SLC26A4 correlates with homologous recombination deficiency and patient prognosis in prostate cancer.

机构信息

Department of Urology, Disorders of Prostate Cancer Multidisciplinary Team, Xiangya Hospital, Central South University, No. 87 Xiangya Road, Changsha, 410008, Hunan, People's Republic of China.

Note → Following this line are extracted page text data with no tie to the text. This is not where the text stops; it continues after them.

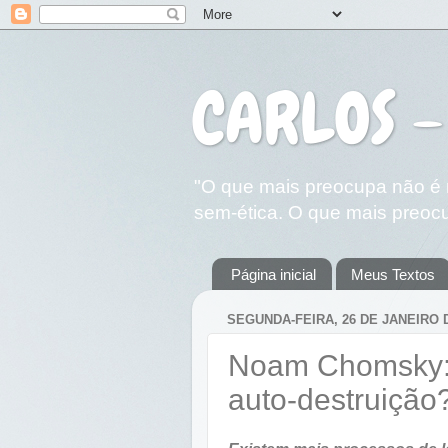
CARLOS -
"O que mais preocupa não é n
sem-ética. O que mais preocu
Página inicial
Meus Textos
SEGUNDA-FEIRA, 26 DE JANEIRO 
Noam Chomsky: e
auto-destruição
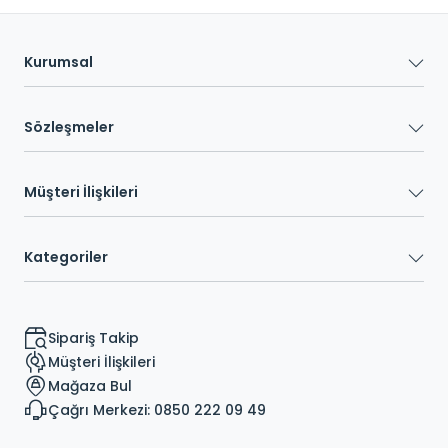
Kurumsal
Sözleşmeler
Müşteri İlişkileri
Kategoriler
Sipariş Takip
Müşteri İlişkileri
Mağaza Bul
Çağrı Merkezi: 0850 222 09 49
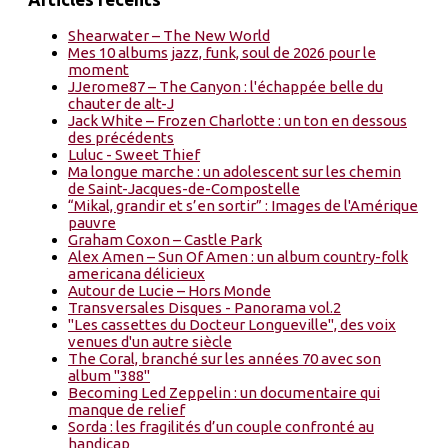
Shearwater – The New World
Mes 10 albums jazz, funk, soul de 2026 pour le
moment
JJerome87 – The Canyon : l'échappée belle du
chauter de alt-J
Jack White – Frozen Charlotte : un ton en dessous
des précédents
Luluc - Sweet Thief
Ma longue marche : un adolescent sur les chemin
de Saint-Jacques-de-Compostelle
“Mikal, grandir et s’en sortir” : Images de l'Amérique
pauvre
Graham Coxon – Castle Park
Alex Amen – Sun Of Amen : un album country-folk
americana délicieux
Autour de Lucie – Hors Monde
Transversales Disques - Panorama vol.2
"Les cassettes du Docteur Longueville", des voix
venues d'un autre siècle
The Coral, branché sur les années 70 avec son
album "388"
Becoming Led Zeppelin : un documentaire qui
manque de relief
Sorda : les fragilités d’un couple confronté au
handicap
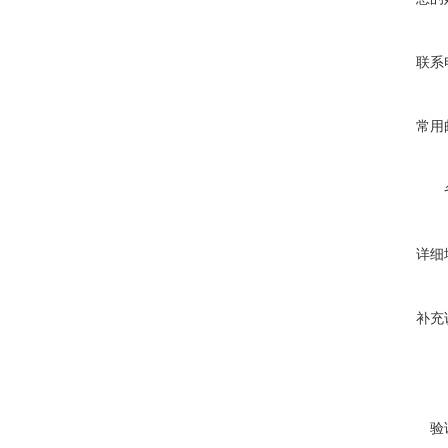
联系
常用
详细
补充
验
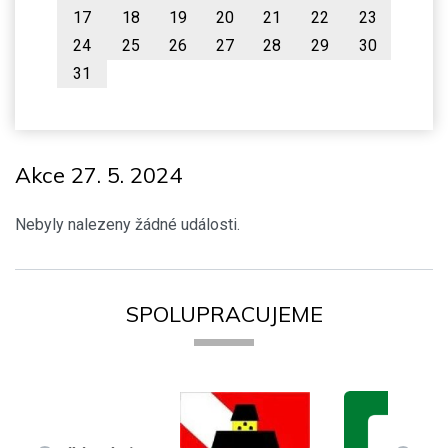
17
18
19
20
21
22
23
24
25
26
27
28
29
30
31
Akce 27. 5. 2024
Nebyly nalezeny žádné události.
SPOLUPRACUJEME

National Clinical Research Center for Geriatric Disorders, Xiangya Hospital, Central South University, No. 87 Xiangya Road, Changsha, 410008, Hunan, People's Republic of China.

出版信息

J Transl Med. 2022 Jul 14;20(1):313. doi: 10.1186/s12967-022-03513-5.

Abstract

BACKGROUND

Homologous recombination deficiency (HRD) is closely associated with patient prognosis and treatment options in prostate cancer (PCa). However, there is a lack of quantitative indicators related to HRD to predict the prognosis of PCa accurately.

METHODS

We screened HRD-related genes based on the HRD scores and constructed an HRD cluster system to explore different clinicopathological, genomic, and immunogenomic patterns among the clusters. A risk signature, HRDscore, was established and evaluated by multivariate Cox regression analysis. We noticed that SLC26A4, a model gene, demonstrated unique potential to predict prognosis and HRD in PCa. Multi-omics analysis was conducted to explore its role in PCa, and the results were validated by qRT-PCR and immunohistochemistry.

RESULTS

Three HRD clusters were identified with significant differences in patient prognosis, clinicopathological characteristics, biological pathways, immune infiltration characteristics, and regulation of immunomodulators. Further analyses revealed that the constructed HRDscore system was an independent prognostic factor of PCa patients with good stability. Finally, we identified a single gene, SLC26A4, which significantly correlated with prognosis in three independent cohorts. Importantly, SLC26A4 was confirmed to distinguish PCa (AUC for mRNA 0.845; AUC for immunohistochemistry score 0.769) and HRD (AUC for mRNA 0.911; AUC for immunohistochemistry score 0.689) at both RNA and protein levels in our cohort.

CONCLUSION

This study introduces HRDscore to quantify the HRD pattern of individual PCa patients. Meanwhile, SLC26A4 is a novel biomarker and can reasonably predict the prognosis and HRD in PCa.

摘要

背景

同源重组缺陷(HRD)与前列腺癌(PCa)患者的预后和治疗选择密切相关。然而,目前缺乏与 HRD 相关的定量指标来准确预测 PCa 的预后。

方法

我们基于 HRD 评分筛选 HRD 相关基因,并构建 HRD 聚类系统,以探索聚类之间不同的临床病理、基因组和免疫基因组模式。通过多变量 Cox 回归分析建立并评估 HRDscore 风险特征。我们注意到,模型基因 SLC26A4 具有独特的预测 PCa 预后和 HRD 的潜力。进行了多组学分析以探讨其在 PCa 中的作用,并通过 qRT-PCR 和免疫组织化学验证了结果。

结果

确定了 3 个 HRD 聚类,它们在患者预后、临床病理特征、生物学途径、免疫浸润特征和免疫调节剂调节方面存在显著差异。进一步分析表明,构建的 HRDscore 系统是 PCa 患者独立的预后因素,具有良好的稳定性。最后,我们确定了一个单基因 SLC26A4,它在三个独立队列中与预后显著相关。重要的是,SLC26A4 在我们的队列中分别在 RNA 和蛋白质水平上都能区分 PCa(mRNA 的 AUC 为 0.845;免疫组织化学评分的 AUC 为 0.769)和 HRD(mRNA 的 AUC 为 0.911;免疫组织化学评分的 AUC 为 0.689)。

结论

本研究引入 HRDscore 来量化个体 PCa 患者的 HRD 模式。同时,SLC26A4 是一种新的生物标志物,可以合理地预测 PCa 的预后和 HRD。